CANTON — A two-year journey into enlightenment started with an arrogant Marc C. Morley standing before a county judge and facing prison.
It was his fifth driving while intoxicated charge — a felony — and with it, a string of other related charges, St. Lawrence County Court Judge Jerome J. Richards said during one of Mr. Morley’s several court appearances.
Mr. Morley didn’t take the charges against him seriously. It was his first time in the court system, he said, and while he was released on probation, he quickly ended up back in court and in jail for violations.
“I was put on probation and I continued to drink, thinking, ‘Whatever, it is just a DWI and it is not a big deal,’” Mr. Morley said. “I learned pretty quickly that probation is not a joke.”
And with his violations, Mr. Morley said the consequences started to come. If he were convicted, he would face up to seven years in prison. But thanks to a program that offers redemption instead of prison, Mr. Morley had a window of opportunity.
That program was built on believing in more than just a second chance for offenders suffering addiction or alcoholism.
The St. Lawrence County Judicial Diversion Program seeks to diminish substance abuse, crime and recidivism through intensive supervision, treatment and judicial monitoring of court participants, according to its mission statement.

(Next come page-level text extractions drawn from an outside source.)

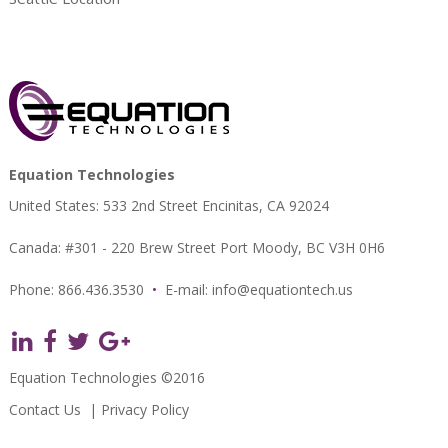
Equation Technologies
United States: 533 2nd Street Encinitas, CA 92024
Canada: #301 - 220 Brew Street Port Moody, BC V3H 0H6
Phone: 866.436.3530
•
E-mail:
info@equationtech.us
Equation Technologies ©2016
Contact Us
|
Privacy Policy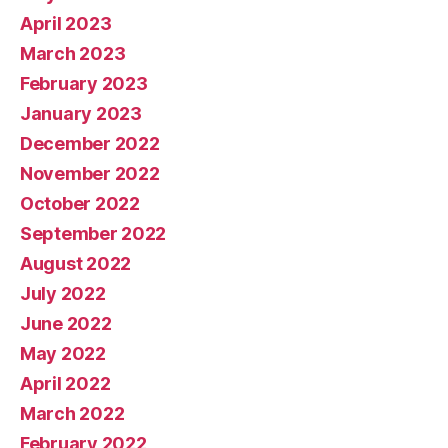
April 2023
March 2023
February 2023
January 2023
December 2022
November 2022
October 2022
September 2022
August 2022
July 2022
June 2022
May 2022
April 2022
March 2022
February 2022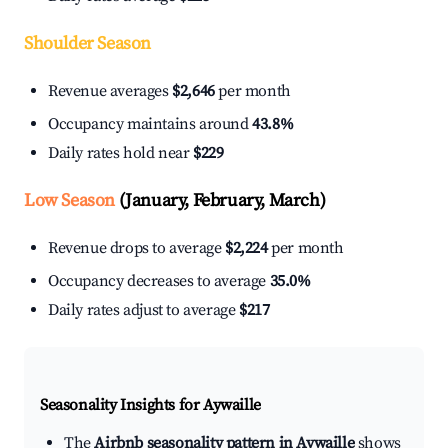
Shoulder Season
Revenue averages
$2,646
per month
Occupancy maintains around
43.8%
Daily rates hold near
$229
Low Season
(January, February, March)
Revenue drops to average
$2,224
per month
Occupancy decreases to average
35.0%
Daily rates adjust to average
$217
Seasonality Insights for Aywaille
The
Airbnb seasonality pattern in Aywaille
shows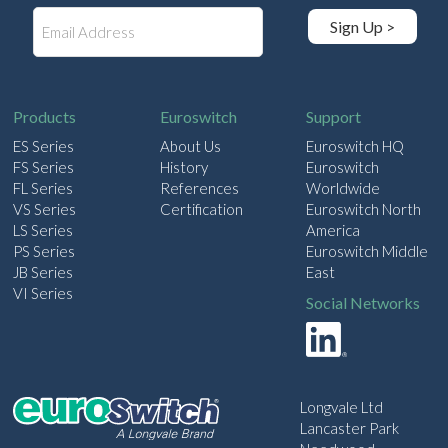
E
Sign Up >
m
a
i
l
Products
Euroswitch
Support
ES Series
About Us
Euroswitch HQ
FS Series
History
Euroswitch
FL Series
References
Worldwide
VS Series
Certification
Euroswitch North
LS Series
America
PS Series
Euroswitch Middle
JB Series
East
VI Series
Social Networks
Longvale Ltd
Lancaster Park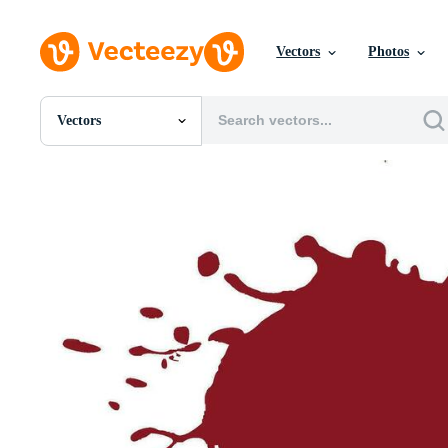
Vectors
Photos
Vectors
All Images
Photos
PNGs
PSDs
SVGs
Templates
Vectors
Videos
Motion Graphics
Editorial Images
Editorial Events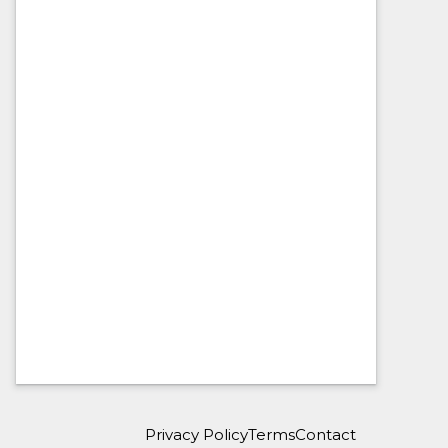
Privacy Policy
Terms
Contact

It has sister programs in Jefferson, Lewis and Oswego counties.
The program gives those convicted of drug-and-alcohol-related criminal offenses a chance to reduce the severity of their sentences by undergoing counseling and weekly drug testing and getting a job or pursuing an education.
The primary focus of the program is on participants becoming productive members of society by teaching them the skills necessary to address their alcohol and drug dependency/abuse and ultimately end their criminal activity.